Shazia worked on six different dishes including polenta using sooji or rava instead of corn meal, inspired by uppitu or kesari bhaath ; masala crepes with an Indian filling or deconstructedgajar halwa on the lines of a panna cotta.

This is her fourth show in Bangalore. She has already done a few cooking shows in the South, in Chennai, Hyderabad and Mysore.

“I have been passionate about cooking since childhood. I first attempted cooking when I was 9 years old, I tried to make custard with fruits. I come from a family of good cooks — my parents and my grandmother were great cooks. But it’s only after I got married that I was encouraged by friends and family. We always have lots of get-togethers and parties and I used to cook for them and I was motivated further once my kids were born.” It was her kids who pushed her to enter Masterchef after watching Season 1.
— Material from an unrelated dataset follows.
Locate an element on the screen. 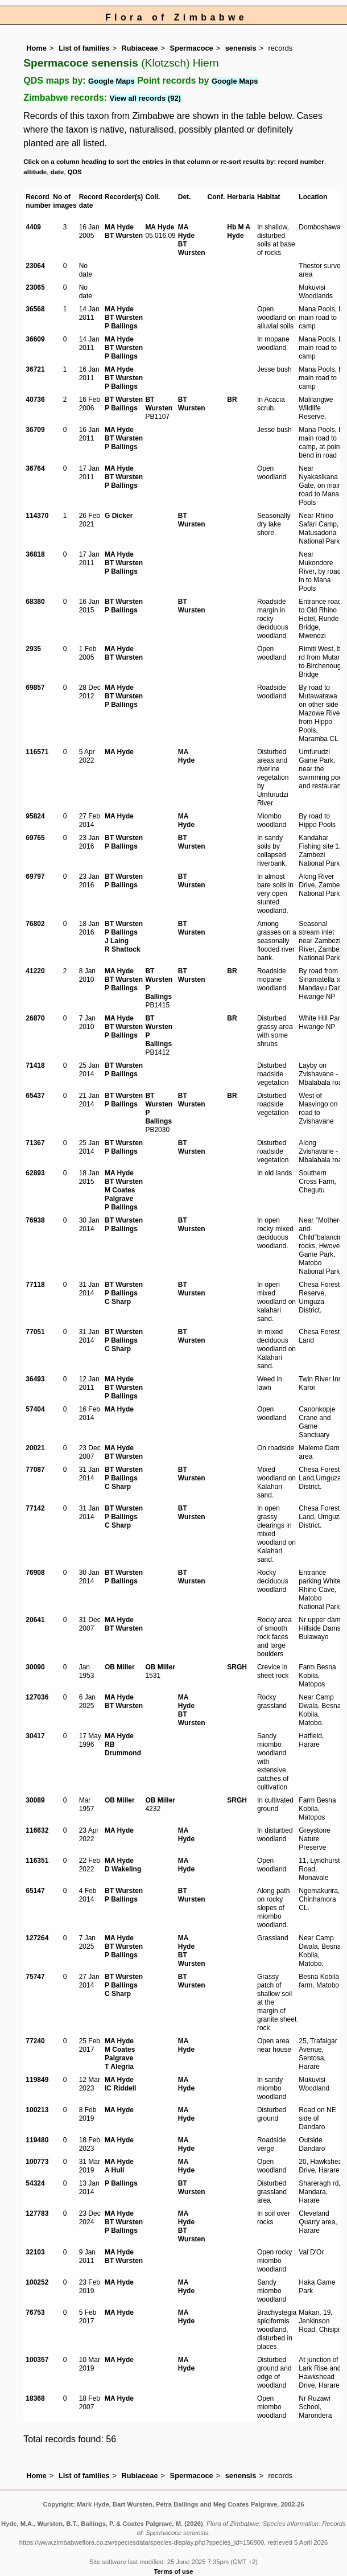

Though Shazia never took any formal cooking classes, she picked up recipes from the internet and from TV shows, watching Nigella and Sanjeev Kapoor. “And I learnt a lot in Masterchef. I got to know so many new ingredients and I tried new dishes that were out of my comfort zone. I realized that presentation is also important.

Being a home cook I never really paid much attention to it earlier. And learning how a professional kitchen works obviously broadened my perspective.” Meeting Vikas Khanna, who runs a Michelin-star restaurant in New York, was also inspiring.What Shazia loves cooking now, post- Masterchef is Indian fusion and modern Indian cuisine. “Modern Indian cuisine is where old recipes are tweaked and presented stylishly, like in Masterchef .

It’s about giving a desi twist to simple ingredients and presenting it differently. If fusion is about making cheesecake with gulab jamun and gulkhand then modern Indian is about making dal using, say, zucchinis and presenting it well.”

She is now working on opening a cooking school for the underprivileged who are passionate about cooking but can’t afford a cooking school. “So we will give them basic training on cooking and etiquette, so that they can then be placed in good jobs or households where they can earn a better living. The location has been finalised, so the school should be ready the end of the year.”

She is also working on two recipe books, one on food that is close to her heart and another on age-old recipes from different cuisines.

“So if we have a section on biryanis in the second book, we will have about 20 different kinds. India is one place where the food changes every 60 kms and one dish has about 10 versions. So in the book we will be bringing recipes that have been passed down in the family in different parts of the country, focusing on Malabari, Hyderbadi and Mughlai.”